1. The Cremator Operators told the Investigation that very few non-viable foetuses or babies are cremated at Dundee Crematorium. This was confirmed by the figures quoted at the start of this section which show that in 2013 only two stillborn babies and two non-viable foetuses were cremated. When cremating babies and non-viable foetuses the policy of the crematorium was to give back to families everything that came out of the cremator. No distinction was made between any ash from the coffin and skeletal remains. Unlike some other crematoria in Scotland there was no suggestion that the FBCA Guidance, which distinguished between skeletal remains and other ashes, influenced the crematorium's policy.
2. The Investigation revealed an absence of meaningful communication between the crematorium, hospital staff and Funeral Directors about the availability of ashes for non-viable foetuses, stillborn babies and infants cremated at Dundee Crematorium. Given that the hospital and Funeral Directors were advising families that ashes would not be available at Dundee many parents may have failed to request ashes based on this misinformation. There is a clear need for vastly improved communication among these three agencies and for clear protocols to prevent such misunderstanding in the future.
3. Only two cases were referred to the Investigation from Dundee Crematorium and one of those dated back to 1975, making it difficult to investigate fully due to the passage of time and the absence of witnesses who could speak with any authority on the practices then. The records suggest there were ashes from the earlier cremation which were dispersed in the Garden of Remembrance.

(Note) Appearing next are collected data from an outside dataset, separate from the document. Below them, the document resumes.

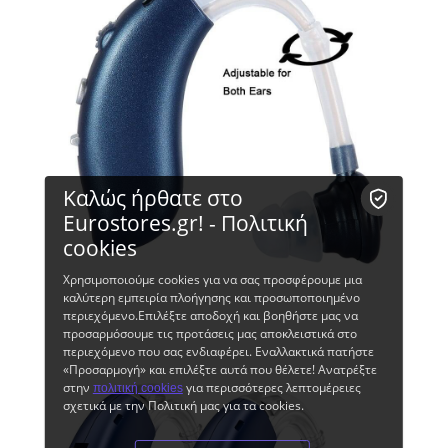
Καλώς ήρθατε στο
Eurostores.gr! - Πολιτική
cookies
Χρησιμοποιούμε cookies για να σας προσφέρουμε μια
καλύτερη εμπειρία πλοήγησης και προσωποποιημένο
περιεχόμενο.Επιλέξτε αποδοχή και βοηθήστε μας να
προσαρμόσουμε τις προτάσεις μας αποκλειστικά στο
περιεχόμενο που σας ενδιαφέρει. Εναλλακτικά πατήστε
«Προσαρμογή» και επιλέξτε αυτά που θέλετε! Ανατρέξτε
στην
για περισσότερες λεπτομέρειες
πολιτική cookies
σχετικά με την Πολιτική μας για τα cookies.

4. The later case is comparatively recent, referring to a cremation in 2010. In this case the Investigation was struck by the conflicting information emanating from the crematorium, Funeral Director and NHS staff in relation to the availability of ashes. For a parent to discover that there were ashes and that they were scattered or interred in the crematorium grounds without her knowledge or consent has caused deep distress.
5. An examination of Dundee's Register of Cremations entries revealed that the return of ashes following cremation did not happen to the extent that staff suggested. Despite a tray being used for the cremation of non-viable foetuses, stillborn babies and infants the register entry 'no remains' was not uncommon. One possible explanation for this is a failure to control the cremator so as to maximise ashes retention. As Dr Julie Roberts, Forensic Anthropologist and Archaeologist explained,
"My previous report prepared for Dame Elish provided evidence that the skeletal remains of foetuses as young as 17 weeks can and do survive the cremation process (City of Edinburgh Council, 2014). Taking that into consideration alongside the data presented in this report, it is inconceivable that there would be nothing left of new born babies and infants aged up to two years following cremation. The "no ashes" or "no remains" policies at the Crematoria of concern must therefore be related to issues surrounding recovery processes, the ability to recognise burnt skeletal remains, and / or individual or corporate management decisions."
6. Since June 2015, all crematoria in Scotland have been obliged to report any incidence of failure to recover ashes from an infant or non-viable foetus to the Inspector of Crematoria. No such incidence has been reported from Dundee or any other crematorium in Scotland.